• About this task:
Only the lines that include "profile" should be copied from the data below.

[Page segmentation data]

==================================================

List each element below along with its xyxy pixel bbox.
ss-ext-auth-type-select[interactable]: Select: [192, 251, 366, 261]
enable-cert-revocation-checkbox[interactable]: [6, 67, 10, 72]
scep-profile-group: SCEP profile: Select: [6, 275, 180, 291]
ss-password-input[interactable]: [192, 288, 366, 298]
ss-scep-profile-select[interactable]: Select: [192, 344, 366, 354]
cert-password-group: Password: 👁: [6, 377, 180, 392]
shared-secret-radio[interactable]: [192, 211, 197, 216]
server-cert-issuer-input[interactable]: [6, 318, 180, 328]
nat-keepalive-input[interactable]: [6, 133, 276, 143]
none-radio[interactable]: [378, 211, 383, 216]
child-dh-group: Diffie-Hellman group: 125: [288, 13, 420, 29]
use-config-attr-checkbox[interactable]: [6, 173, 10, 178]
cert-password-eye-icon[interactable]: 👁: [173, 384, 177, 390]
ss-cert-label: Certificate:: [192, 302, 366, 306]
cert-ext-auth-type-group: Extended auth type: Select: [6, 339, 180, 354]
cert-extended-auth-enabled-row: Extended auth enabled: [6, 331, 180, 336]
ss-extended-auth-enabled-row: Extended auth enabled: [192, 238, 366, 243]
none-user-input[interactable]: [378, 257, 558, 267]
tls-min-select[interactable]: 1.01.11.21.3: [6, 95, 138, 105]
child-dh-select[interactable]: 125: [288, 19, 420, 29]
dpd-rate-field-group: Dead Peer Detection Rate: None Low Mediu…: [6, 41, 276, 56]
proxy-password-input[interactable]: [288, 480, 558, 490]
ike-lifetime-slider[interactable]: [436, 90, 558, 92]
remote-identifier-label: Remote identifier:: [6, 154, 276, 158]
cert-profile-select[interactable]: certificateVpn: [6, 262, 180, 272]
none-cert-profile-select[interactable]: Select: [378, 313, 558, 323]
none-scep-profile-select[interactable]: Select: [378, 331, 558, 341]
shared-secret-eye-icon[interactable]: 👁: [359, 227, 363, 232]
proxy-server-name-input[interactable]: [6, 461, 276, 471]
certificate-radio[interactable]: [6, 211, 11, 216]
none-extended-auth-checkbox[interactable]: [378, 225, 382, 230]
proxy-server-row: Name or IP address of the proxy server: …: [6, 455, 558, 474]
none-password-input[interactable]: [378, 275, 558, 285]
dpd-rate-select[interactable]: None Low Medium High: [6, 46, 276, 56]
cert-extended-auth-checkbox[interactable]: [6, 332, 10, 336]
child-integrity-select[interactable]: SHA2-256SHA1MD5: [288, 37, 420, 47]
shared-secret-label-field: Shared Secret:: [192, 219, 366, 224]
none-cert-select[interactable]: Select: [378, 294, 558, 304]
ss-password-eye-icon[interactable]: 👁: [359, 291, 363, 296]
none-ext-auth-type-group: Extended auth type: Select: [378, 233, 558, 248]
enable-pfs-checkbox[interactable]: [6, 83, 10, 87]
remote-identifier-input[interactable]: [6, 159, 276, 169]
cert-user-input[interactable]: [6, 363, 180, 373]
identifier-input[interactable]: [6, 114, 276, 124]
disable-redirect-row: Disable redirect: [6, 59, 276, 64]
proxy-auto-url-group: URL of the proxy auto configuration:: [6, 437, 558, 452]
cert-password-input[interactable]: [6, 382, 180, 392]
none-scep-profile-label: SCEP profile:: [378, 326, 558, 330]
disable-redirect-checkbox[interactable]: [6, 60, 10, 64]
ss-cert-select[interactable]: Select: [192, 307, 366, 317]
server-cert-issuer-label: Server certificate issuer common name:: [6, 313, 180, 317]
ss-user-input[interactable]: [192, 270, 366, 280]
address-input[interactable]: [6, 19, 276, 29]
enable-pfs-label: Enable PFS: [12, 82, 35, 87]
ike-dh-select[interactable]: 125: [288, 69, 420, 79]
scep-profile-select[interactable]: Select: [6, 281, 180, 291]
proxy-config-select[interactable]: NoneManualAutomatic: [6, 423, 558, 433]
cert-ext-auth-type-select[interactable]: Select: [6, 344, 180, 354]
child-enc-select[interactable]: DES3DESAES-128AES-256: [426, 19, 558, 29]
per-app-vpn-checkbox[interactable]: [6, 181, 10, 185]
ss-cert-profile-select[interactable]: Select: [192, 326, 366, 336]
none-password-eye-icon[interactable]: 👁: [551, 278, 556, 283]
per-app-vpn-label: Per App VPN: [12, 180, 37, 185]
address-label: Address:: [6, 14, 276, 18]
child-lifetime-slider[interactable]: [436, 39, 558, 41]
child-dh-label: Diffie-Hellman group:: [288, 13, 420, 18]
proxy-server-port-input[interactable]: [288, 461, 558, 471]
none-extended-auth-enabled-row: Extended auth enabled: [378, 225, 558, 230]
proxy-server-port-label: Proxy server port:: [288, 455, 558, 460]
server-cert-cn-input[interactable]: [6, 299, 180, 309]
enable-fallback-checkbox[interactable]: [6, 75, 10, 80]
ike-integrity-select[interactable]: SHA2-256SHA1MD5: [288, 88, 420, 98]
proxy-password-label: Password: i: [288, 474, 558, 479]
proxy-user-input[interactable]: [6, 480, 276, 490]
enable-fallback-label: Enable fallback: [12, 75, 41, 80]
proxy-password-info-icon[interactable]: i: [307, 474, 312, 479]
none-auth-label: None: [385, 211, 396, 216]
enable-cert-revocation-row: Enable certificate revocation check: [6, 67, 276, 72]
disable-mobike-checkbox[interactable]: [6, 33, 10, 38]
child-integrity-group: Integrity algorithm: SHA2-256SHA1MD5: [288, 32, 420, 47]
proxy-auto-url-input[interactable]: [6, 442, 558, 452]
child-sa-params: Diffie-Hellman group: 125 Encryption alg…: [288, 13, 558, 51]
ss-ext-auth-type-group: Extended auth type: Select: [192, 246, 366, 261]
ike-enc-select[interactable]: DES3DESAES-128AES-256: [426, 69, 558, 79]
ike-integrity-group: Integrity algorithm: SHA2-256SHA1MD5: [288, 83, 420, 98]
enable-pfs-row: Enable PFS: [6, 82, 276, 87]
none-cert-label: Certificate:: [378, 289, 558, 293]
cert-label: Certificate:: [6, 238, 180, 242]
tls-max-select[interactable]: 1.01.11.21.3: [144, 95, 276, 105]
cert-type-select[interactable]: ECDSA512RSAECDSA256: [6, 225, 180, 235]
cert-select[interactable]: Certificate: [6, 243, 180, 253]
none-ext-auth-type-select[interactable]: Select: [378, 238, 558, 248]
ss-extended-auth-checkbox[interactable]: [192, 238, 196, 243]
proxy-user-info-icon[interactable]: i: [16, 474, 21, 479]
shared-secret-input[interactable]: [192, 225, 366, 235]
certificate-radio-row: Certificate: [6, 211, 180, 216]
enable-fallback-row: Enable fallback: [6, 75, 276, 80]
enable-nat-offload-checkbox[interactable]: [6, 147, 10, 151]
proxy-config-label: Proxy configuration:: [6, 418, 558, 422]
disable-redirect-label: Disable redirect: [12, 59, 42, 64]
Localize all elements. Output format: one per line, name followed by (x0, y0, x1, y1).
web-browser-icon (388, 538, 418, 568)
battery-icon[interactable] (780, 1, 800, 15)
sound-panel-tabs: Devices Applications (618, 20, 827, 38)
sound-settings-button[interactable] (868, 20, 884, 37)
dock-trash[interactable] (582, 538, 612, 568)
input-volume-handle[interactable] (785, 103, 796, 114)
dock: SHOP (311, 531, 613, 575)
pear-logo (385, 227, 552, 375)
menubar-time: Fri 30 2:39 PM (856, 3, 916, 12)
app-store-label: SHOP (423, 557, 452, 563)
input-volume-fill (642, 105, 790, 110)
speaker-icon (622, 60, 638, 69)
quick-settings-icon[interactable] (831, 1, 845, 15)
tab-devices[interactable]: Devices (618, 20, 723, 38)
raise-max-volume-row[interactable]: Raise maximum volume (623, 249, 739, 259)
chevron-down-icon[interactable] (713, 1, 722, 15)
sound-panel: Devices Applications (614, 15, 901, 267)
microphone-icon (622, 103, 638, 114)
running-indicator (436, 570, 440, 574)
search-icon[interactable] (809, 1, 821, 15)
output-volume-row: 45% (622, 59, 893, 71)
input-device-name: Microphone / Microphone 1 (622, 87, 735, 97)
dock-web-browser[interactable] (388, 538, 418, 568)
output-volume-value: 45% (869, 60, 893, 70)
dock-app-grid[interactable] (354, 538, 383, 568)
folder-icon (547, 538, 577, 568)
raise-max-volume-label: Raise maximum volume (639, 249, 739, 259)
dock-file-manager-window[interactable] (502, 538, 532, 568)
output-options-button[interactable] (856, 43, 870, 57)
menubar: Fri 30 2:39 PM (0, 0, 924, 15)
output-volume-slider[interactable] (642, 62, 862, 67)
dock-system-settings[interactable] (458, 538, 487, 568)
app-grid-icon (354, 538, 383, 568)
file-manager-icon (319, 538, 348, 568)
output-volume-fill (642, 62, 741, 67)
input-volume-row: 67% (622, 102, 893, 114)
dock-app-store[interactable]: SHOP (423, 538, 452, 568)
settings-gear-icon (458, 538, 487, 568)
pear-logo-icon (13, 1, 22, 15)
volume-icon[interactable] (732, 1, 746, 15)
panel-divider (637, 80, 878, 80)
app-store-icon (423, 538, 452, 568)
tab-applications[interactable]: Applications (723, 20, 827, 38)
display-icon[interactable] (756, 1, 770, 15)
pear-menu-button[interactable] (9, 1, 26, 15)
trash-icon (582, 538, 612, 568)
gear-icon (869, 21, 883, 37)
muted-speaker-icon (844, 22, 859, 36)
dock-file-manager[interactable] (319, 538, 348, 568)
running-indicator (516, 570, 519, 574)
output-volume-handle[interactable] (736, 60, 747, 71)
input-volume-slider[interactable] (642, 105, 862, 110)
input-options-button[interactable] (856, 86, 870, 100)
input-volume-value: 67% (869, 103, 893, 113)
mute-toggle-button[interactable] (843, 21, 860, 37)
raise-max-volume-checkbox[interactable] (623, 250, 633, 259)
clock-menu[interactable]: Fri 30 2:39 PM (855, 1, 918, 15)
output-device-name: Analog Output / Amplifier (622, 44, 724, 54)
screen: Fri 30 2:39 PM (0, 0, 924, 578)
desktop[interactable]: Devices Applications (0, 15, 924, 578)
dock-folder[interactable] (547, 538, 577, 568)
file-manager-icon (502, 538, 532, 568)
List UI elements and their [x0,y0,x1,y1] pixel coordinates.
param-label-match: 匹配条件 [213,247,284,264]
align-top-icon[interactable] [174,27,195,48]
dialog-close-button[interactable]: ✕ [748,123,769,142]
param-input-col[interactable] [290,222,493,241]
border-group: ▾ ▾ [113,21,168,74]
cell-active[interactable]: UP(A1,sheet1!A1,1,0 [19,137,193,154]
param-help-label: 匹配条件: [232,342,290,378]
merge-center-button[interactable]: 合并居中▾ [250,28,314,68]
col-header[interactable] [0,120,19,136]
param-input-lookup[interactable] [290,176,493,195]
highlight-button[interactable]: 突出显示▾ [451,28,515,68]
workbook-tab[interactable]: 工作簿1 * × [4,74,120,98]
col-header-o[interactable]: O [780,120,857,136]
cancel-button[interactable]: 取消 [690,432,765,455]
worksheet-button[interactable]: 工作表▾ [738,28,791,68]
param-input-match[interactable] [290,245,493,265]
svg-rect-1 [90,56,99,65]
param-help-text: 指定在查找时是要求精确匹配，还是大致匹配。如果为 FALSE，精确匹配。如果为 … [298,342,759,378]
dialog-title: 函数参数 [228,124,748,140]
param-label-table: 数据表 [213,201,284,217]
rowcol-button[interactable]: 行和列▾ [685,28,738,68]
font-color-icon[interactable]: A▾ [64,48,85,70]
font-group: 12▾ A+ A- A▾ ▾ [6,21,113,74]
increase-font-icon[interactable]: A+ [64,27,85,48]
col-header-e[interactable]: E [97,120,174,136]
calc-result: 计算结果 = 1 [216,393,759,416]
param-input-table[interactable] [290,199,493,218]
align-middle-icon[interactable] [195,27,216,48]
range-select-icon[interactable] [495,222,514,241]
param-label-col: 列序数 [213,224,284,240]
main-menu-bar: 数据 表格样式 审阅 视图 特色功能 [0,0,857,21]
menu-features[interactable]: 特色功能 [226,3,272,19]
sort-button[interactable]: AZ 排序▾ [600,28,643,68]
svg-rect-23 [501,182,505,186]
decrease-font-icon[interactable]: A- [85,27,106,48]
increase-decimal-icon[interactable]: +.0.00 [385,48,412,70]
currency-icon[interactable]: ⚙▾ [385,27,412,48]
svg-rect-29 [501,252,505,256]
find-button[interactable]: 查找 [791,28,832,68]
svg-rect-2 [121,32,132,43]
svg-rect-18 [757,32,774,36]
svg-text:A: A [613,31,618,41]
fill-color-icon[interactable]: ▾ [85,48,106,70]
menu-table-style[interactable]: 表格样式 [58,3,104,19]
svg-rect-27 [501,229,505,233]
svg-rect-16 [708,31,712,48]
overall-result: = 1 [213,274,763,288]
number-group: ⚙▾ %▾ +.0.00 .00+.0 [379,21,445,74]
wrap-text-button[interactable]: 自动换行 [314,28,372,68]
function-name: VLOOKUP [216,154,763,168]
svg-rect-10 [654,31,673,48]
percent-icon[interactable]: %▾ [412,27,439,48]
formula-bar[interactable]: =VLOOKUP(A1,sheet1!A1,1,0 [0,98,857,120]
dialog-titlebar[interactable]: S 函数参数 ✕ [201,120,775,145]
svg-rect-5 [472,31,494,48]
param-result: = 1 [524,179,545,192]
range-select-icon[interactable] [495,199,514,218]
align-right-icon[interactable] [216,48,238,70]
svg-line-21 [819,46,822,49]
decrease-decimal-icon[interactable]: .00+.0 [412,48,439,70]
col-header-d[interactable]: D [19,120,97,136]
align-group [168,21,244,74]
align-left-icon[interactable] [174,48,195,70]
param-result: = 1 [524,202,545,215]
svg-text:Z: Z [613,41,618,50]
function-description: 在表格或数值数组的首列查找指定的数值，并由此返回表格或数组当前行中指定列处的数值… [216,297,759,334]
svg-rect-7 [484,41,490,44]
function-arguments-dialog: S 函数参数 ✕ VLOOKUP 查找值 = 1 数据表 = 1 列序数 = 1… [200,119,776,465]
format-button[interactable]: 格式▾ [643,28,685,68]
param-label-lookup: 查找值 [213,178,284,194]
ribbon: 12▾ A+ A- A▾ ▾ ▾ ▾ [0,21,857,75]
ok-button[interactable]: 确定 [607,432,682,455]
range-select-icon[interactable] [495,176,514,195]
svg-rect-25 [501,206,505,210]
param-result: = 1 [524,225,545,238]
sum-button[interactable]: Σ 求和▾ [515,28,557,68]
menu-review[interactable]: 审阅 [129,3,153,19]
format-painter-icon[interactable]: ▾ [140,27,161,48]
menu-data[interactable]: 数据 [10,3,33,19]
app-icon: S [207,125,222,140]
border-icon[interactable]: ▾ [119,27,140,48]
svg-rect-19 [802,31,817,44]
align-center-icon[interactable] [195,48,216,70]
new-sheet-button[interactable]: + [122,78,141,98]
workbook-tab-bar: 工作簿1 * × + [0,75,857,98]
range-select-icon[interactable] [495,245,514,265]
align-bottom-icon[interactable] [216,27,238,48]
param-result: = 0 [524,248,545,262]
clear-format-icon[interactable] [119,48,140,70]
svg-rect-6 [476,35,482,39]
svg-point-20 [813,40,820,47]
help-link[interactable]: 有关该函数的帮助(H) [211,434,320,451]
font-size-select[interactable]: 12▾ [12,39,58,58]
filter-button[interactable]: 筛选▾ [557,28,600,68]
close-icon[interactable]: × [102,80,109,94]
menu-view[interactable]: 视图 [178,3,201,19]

==================================================

• Result:
scep-profile-group: SCEP profile: Select: [6, 275, 180, 291]
ss-scep-profile-select[interactable]: Select: [192, 344, 366, 354]
cert-profile-select[interactable]: certificateVpn: [6, 262, 180, 272]
none-cert-profile-select[interactable]: Select: [378, 313, 558, 323]
none-scep-profile-select[interactable]: Select: [378, 331, 558, 341]
none-scep-profile-label: SCEP profile:: [378, 326, 558, 330]
scep-profile-select[interactable]: Select: [6, 281, 180, 291]
ss-cert-profile-select[interactable]: Select: [192, 326, 366, 336]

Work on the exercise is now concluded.